Quanto à questão que tem estado a abrir os noticiários, estamos a falar de um tipo de segurança onde impera a lei da força bruta.
Há pouco, passava num canal de televisão num espaço público o repetido relato dos acontecimentos nas proximidades da discoteca.
Alguém esclarecia:
"Aquilo não teve nada a ver com a discoteca. Foi o dono de uma rulote que, ali perto, vende bifanas e cachorros, que pediu ajuda porque foi ameaçado de assalto. Aliás, era bom que a polícia já tivesse visto o cadastro criminal do rapaz que foi atacado pelos seguranças"
Por que não chamou o dono da rulote a polícia?

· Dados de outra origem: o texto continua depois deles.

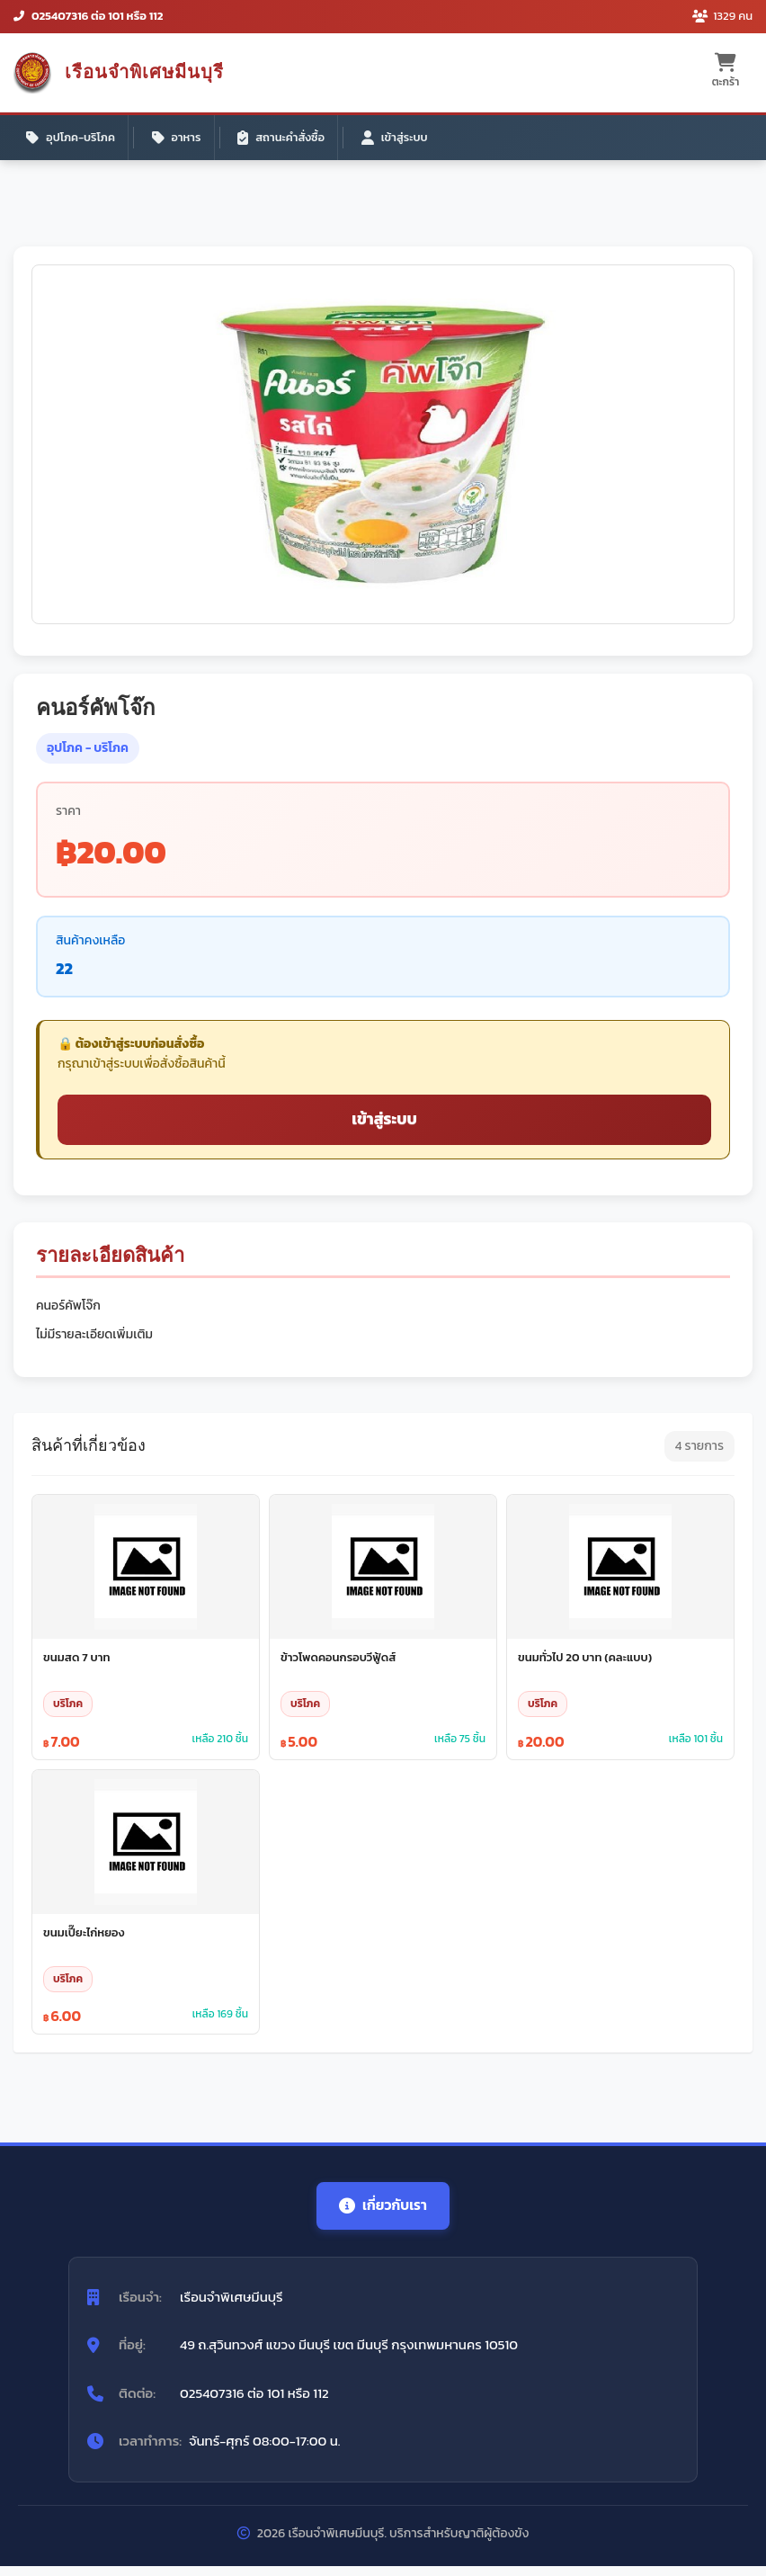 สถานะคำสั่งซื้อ (287, 139)
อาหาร (180, 139)
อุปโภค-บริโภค (72, 139)
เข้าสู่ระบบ (402, 139)
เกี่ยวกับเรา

Porque a polícia não tem força?
Ainda a propósito de segurança pública:
Há dias, na noite de 31/10 para 1/11, a juventude daqui deste lugar, alguma dela acompanhada de mamãs e papás, entretinha-se a brincar ao halloween. Talvez para lhe dar alguma originalidade, alguns grupos rebentavam petardos. Isto, na sequência de um período dramático de incêndios que relembrou aos mais esquecidos ou mais irresponsáveis que estava proibido o lançamento de artefactos de fogo.
Telefonámos à GNR local.
Respondeu-nos, quem nos atendeu, que já tinham conhecimento do que relatava, e que colegas seus já estavam a dirigir-se para o local. Eram cerca de 22 horas. Ouvimos petardos até à meia noite.